Somos los jardineros del olvido,
estériles estatuas de sal que vigilan el desierto,
mudos testigos de un cielo
que llora balas en vez de estaciones.
Nuestros ojos son telarañas,
tejidas con hilos de noticias truncas,
pupilas ahogadas en la niebla de un \"no es nuestro problema\".
nuestras manos, guantes de cemento,
acariciamos espejos empañados
donde el dolor de Gaza se refleja borroso:
solo números sin nombre,
solo escombros sin infancia.
En la garganta, un himno de asfixia
cantamos paz mientras mordemos las manzanas envenenadas de los discursos vacíos.
Somos relojes sin agujas,
midiendo el tiempo con los latidos de quienes ya no tienen corazón.

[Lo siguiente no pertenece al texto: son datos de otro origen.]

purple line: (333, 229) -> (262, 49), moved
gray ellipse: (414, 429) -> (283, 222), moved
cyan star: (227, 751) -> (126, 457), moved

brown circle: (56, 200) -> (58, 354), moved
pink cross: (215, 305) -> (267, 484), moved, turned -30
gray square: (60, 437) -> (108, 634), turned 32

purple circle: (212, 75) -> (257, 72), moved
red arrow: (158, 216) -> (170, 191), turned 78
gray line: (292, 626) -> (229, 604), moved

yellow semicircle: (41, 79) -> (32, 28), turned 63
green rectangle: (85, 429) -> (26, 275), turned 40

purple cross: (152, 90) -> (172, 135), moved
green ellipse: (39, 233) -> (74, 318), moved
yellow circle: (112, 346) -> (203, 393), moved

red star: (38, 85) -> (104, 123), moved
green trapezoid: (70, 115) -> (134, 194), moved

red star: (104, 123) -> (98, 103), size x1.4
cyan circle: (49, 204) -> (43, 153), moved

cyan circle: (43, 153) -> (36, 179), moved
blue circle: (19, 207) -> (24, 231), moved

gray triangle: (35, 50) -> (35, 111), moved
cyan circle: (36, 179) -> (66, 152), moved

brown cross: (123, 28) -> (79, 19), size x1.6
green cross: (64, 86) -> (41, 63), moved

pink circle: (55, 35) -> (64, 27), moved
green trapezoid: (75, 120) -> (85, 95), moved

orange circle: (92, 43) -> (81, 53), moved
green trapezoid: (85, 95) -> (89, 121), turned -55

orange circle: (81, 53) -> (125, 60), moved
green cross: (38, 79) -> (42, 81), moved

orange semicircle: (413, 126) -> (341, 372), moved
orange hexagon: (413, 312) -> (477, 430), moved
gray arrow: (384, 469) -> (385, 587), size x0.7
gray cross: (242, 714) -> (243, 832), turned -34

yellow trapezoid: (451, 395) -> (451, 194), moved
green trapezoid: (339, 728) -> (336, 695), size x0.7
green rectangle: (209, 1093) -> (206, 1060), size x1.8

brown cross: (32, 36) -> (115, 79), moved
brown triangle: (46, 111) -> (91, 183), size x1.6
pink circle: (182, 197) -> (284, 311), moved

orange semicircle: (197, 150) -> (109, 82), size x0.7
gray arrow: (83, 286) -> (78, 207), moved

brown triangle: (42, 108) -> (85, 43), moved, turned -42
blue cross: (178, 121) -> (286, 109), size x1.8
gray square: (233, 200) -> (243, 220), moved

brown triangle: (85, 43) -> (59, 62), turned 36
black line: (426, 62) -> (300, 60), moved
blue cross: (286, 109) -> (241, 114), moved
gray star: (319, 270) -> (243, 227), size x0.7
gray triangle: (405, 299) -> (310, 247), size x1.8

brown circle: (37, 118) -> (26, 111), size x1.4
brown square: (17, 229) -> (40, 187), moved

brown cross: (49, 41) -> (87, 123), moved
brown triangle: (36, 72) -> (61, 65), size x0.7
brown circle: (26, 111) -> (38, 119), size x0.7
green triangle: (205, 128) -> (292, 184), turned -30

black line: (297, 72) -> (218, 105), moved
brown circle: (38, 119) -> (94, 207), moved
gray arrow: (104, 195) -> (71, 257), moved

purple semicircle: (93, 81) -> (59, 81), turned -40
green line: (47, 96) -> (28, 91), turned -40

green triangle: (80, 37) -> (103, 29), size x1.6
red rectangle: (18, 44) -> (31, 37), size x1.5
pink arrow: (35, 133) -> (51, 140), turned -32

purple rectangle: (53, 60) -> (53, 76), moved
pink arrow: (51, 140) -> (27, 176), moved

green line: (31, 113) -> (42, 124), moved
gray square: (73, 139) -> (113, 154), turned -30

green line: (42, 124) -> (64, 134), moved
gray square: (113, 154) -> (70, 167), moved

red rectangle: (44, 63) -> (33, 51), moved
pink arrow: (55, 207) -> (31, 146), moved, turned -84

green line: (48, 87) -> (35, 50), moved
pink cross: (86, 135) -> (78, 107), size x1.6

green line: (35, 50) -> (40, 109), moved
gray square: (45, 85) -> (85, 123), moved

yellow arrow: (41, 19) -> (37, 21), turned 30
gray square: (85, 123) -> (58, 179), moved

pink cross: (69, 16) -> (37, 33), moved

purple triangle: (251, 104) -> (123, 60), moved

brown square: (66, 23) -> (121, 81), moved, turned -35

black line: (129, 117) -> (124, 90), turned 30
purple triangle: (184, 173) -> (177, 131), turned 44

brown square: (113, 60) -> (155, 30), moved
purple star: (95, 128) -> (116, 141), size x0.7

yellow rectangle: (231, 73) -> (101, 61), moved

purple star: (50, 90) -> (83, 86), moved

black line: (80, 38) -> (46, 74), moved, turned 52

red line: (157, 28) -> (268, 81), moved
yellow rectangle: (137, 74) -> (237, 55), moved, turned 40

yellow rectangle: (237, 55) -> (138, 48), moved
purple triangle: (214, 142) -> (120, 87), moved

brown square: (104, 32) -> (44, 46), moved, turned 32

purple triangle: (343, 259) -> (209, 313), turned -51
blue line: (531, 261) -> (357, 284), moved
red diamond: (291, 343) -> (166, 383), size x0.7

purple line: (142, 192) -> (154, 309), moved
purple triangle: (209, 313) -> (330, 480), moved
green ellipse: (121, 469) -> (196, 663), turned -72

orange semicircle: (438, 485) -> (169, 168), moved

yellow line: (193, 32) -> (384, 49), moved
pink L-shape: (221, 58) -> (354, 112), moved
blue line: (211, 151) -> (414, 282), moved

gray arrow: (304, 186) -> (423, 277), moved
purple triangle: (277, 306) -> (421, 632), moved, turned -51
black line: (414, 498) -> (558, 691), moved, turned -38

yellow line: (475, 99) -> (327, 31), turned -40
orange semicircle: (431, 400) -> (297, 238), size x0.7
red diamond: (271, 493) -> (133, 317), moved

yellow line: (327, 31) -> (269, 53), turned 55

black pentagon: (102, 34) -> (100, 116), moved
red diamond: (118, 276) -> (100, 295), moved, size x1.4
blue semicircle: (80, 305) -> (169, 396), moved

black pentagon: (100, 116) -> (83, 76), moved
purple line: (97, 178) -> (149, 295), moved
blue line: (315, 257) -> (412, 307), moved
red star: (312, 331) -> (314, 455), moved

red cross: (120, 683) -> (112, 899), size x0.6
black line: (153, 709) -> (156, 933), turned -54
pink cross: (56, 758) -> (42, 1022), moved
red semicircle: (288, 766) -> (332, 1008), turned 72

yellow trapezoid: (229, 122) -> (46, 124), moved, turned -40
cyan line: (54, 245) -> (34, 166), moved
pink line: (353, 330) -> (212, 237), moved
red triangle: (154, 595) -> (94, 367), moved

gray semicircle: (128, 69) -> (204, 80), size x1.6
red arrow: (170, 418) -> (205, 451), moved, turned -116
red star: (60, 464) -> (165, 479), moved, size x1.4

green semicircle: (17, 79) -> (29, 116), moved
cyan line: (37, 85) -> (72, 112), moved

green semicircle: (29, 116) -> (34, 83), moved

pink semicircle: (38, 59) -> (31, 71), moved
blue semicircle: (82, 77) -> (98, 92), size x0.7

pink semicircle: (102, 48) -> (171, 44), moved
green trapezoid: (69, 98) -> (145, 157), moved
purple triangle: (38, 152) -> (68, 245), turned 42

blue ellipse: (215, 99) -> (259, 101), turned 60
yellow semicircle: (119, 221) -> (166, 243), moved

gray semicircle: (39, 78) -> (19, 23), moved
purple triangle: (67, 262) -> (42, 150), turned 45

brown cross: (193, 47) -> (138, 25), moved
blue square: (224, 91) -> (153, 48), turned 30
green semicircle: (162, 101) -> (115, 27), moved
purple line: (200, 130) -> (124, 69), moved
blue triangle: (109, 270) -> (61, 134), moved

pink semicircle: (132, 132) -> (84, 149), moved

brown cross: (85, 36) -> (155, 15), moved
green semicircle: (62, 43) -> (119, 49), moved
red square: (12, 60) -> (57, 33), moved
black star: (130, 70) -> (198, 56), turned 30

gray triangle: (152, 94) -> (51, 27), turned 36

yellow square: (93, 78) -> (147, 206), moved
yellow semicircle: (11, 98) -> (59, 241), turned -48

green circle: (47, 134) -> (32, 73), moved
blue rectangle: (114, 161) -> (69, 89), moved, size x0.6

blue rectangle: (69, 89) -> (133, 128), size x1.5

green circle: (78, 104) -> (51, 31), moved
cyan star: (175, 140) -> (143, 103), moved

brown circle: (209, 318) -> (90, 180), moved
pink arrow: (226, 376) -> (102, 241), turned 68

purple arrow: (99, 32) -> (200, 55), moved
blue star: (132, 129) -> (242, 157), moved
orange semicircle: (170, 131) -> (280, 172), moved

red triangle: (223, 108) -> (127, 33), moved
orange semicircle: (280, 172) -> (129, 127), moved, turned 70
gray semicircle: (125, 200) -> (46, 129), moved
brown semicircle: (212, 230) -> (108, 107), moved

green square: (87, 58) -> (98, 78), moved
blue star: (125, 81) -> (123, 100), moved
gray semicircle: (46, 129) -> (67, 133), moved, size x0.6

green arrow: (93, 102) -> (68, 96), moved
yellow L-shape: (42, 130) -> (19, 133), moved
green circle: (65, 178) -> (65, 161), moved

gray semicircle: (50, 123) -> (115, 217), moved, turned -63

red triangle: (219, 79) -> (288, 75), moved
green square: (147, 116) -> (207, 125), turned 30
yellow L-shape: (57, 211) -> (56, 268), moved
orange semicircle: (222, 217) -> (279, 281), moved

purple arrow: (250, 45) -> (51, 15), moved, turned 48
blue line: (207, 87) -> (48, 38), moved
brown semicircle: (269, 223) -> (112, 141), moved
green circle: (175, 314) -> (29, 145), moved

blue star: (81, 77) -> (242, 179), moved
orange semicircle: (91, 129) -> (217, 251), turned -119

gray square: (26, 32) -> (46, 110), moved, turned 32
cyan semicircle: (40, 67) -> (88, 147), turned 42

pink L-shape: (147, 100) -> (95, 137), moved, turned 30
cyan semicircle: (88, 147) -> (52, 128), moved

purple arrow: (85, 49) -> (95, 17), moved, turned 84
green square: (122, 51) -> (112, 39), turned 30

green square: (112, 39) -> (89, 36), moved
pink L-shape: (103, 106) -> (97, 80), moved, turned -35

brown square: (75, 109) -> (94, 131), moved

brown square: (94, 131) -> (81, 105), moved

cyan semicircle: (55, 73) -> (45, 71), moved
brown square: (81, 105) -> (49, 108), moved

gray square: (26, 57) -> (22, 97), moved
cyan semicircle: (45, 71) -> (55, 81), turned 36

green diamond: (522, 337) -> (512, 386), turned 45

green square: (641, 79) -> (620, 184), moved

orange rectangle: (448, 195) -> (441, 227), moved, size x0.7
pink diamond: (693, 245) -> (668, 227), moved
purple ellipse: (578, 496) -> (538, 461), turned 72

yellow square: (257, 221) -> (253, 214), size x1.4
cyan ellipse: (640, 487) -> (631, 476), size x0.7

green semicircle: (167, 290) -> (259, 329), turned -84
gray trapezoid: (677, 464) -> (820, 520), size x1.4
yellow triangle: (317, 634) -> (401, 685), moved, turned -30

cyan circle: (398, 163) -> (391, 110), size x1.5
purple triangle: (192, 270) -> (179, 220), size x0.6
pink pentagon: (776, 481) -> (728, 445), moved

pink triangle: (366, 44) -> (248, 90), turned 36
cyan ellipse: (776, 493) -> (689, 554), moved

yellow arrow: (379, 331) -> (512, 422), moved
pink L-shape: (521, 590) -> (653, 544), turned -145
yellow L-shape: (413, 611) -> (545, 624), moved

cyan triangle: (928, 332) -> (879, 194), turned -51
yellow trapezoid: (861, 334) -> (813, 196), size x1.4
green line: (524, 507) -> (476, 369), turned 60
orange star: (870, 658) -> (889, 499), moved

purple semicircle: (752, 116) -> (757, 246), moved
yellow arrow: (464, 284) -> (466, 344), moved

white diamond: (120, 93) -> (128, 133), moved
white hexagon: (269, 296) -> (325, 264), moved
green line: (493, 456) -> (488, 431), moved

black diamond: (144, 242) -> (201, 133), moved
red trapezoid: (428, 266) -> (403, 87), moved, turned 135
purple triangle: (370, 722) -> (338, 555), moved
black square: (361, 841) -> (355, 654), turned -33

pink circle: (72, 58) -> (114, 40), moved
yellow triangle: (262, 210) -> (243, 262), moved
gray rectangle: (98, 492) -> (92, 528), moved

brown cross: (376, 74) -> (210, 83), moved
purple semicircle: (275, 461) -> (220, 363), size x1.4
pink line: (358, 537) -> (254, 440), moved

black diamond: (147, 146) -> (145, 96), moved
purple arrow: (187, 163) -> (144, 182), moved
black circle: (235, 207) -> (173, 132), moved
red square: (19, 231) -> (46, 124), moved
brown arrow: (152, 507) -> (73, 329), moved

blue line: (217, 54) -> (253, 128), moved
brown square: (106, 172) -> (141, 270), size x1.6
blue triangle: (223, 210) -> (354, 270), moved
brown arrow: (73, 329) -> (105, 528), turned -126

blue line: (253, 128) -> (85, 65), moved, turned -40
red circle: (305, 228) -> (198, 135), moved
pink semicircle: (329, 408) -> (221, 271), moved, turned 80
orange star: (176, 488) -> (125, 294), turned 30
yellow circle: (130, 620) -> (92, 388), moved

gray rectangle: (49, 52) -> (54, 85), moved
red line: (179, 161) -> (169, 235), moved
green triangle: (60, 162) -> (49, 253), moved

Allá lejos, tras el muro de la indiferencia,
Gaza escribe su nombre con las raíces del lamento:
calles que son heridas abiertas,
hospitales que sangran versos de dignidad.
Palestina es una lágrima en el atlas del mundo,
un país dibujado con tinta de ceniza y olivos,
una patria que los misiles nombran \"tierra de nadie\"
mientras sus hijos tejen banderas con sus propias venas.
Pero hasta el silencio tiene grietas,
en los surcos de nuestra sordera germinan las voces enterradas,
semillas de verdad que rompen el asfalto
y nos obligan a mirar La sangre convertida en bandera.
¡¡Desnúdate del miedo, cómplice lunar¡¡
la noche no es eterna.
Cada grito de Palestina
es un espejo roto donde el mundo se refleja hecho pedazos, vestido de vergüenza y maquillado.